SUMENEP, Seputar Jatim – Pelaksanaan Program Makan Bergizi Gratis (MBG) di wilayah Rubaru, Kabupaten Sumenep, Madura, Jawa Timur, menuai sorotan tajam dari wali murid dan guru.
Program yang dijalankan melalui Satuan Pelayanan Pemenuhan Gizi (SPPG) Rubaru tersebut dinilai tidak sejalan dengan Pedoman Makan Bergizi Gratis (MBG) di Satuan Pendidikan yang ditetapkan pemerintah pada 2024 oleh Kementerian Pendidikan Dasar dan Menengah.
Dalam pedoman resmi tersebut ditegaskan bahwa Program MBG wajib memenuhi kecukupan gizi peserta didik sesuai usia, menjamin keamanan pangan dan higiene sanitasi, serta menyediakan menu seimbang yang mencakup karbohidrat, protein, sayur, dan buah. Selain itu, satuan pendidikan memiliki kewenangan penuh untuk menolak makanan yang tidak layak konsumsi.
Pedoman MBG juga secara eksplisit mengatur bahwa makanan yang tidak higienis, tidak layak konsumsi, atau tidak sesuai kebutuhan gizi wajib ditolak dan dilaporkan, sebagaimana tertuang dalam Bab IV tentang Prosedur Penanganan Makanan Tidak Layak Konsumsi.
Namun, kondisi di lapangan justru memicu kekecewaan. Salah satu wali murid, Imam Mustain R, menyatakan kekecewaannya terhadap kinerja SPPG Rubaru yang dikelola oleh Yayasan Rumah Juang Garuda Emas
Imam menilai penyedia menu lalai memperhatikan standar gizi anak dalam pelaksanaan MBG.
Menurutnya, menu makanan yang diterima siswa tidak mencerminkan prinsip gizi seimbang sebagaimana diatur dalam pedoman resmi.
Bahkan, kondisi tersebut dikhawatirkan dapat berdampak buruk terhadap kesehatan serta tumbuh kembang peserta didik.
“Program ini seharusnya membantu pemenuhan gizi anak, bukan sekadar menggugurkan kewajiban.

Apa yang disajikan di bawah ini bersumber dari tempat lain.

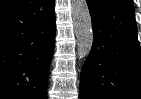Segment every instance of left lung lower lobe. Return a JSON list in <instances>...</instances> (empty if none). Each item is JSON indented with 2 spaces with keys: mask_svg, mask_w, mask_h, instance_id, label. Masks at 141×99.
Wrapping results in <instances>:
<instances>
[{
  "mask_svg": "<svg viewBox=\"0 0 141 99\" xmlns=\"http://www.w3.org/2000/svg\"><path fill=\"white\" fill-rule=\"evenodd\" d=\"M93 45L79 99H141V52L131 0H87Z\"/></svg>",
  "mask_w": 141,
  "mask_h": 99,
  "instance_id": "obj_1",
  "label": "left lung lower lobe"
}]
</instances>
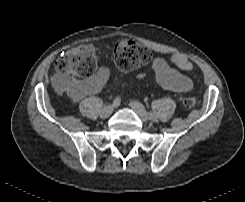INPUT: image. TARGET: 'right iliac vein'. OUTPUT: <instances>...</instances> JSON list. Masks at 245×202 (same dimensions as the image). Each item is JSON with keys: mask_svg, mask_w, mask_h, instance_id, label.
I'll return each mask as SVG.
<instances>
[{"mask_svg": "<svg viewBox=\"0 0 245 202\" xmlns=\"http://www.w3.org/2000/svg\"><path fill=\"white\" fill-rule=\"evenodd\" d=\"M114 108H115V107H114L113 104L104 106V107L102 108V110L100 111V117H101L102 119L108 118V117L112 114Z\"/></svg>", "mask_w": 245, "mask_h": 202, "instance_id": "1", "label": "right iliac vein"}]
</instances>
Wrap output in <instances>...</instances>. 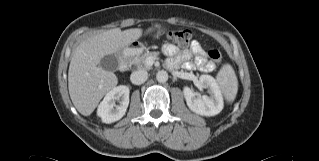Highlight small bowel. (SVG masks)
<instances>
[{
  "instance_id": "obj_1",
  "label": "small bowel",
  "mask_w": 319,
  "mask_h": 161,
  "mask_svg": "<svg viewBox=\"0 0 319 161\" xmlns=\"http://www.w3.org/2000/svg\"><path fill=\"white\" fill-rule=\"evenodd\" d=\"M162 51L170 57L167 64L171 68L182 65L187 70L198 69L203 72H210L214 68L213 64L207 61L203 48L196 41L184 50H179L175 45L166 44ZM192 56H195L194 61H191Z\"/></svg>"
}]
</instances>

Jika menu tidak sesuai standar gizi, itu jelas menyimpang dari pedoman,” tegasnya, Senin (19/2/2025).
Ia mengimbau seluruh wali murid agar aktif mengawasi makanan MBG yang diterima anak-anak mereka. Apabila ditemukan makanan yang tidak layak konsumsi, tidak higienis, atau berpotensi mengancam kesehatan, para wali murid diminta segera melapor kepada pihak guru dan tidak takut menyuarakan keberatan.
Imam juga menegaskan, bahwa guru memiliki dasar hukum yang kuat untuk bertindak tegas.

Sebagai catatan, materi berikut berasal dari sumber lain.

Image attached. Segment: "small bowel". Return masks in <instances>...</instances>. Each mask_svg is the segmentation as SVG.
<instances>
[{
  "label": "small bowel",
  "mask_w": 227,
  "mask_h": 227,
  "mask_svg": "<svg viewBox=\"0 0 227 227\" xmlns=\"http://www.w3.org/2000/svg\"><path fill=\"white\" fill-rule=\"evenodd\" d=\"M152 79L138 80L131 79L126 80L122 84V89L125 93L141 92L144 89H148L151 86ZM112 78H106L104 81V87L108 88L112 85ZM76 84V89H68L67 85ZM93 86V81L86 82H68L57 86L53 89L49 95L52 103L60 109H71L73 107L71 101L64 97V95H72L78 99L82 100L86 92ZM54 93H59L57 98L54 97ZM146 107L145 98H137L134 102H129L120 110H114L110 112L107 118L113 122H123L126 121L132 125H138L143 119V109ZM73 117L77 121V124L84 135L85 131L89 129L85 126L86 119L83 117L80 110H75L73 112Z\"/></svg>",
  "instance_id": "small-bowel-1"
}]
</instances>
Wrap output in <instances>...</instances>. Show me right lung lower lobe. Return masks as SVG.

Dalam pedoman MBG, guru dan pihak sekolah berwenang melakukan uji organoleptik, meliputi warna, bau, dan rasa, serta menolak makanan yang tidak memenuhi standar tanpa harus takut tekanan dari pihak penyedia.
“Guru jangan takut intimidasi. Kalau makanan tidak layak konsumsi dan tidak sesuai kebutuhan gizi siswa, tolak saja. Pedomannya jelas,” ujarnya.
Lebih lanjut, ia mendesak Koordinator Wilayah serta pihak terkait untuk segera melakukan evaluasi menyeluruh terhadap operasional SPPG Rubaru.
Ia bahkan mengusulkan penghentian sementara operasional SPPG hingga dilakukan pembenahan total.
“Kalau perlu dihentikan dulu sementara. Jangan sampai SPPG ini semakin ugal-ugalan dalam menyediakan menu MBG dan anak-anak yang justru menjadi korban,” pungkasnya.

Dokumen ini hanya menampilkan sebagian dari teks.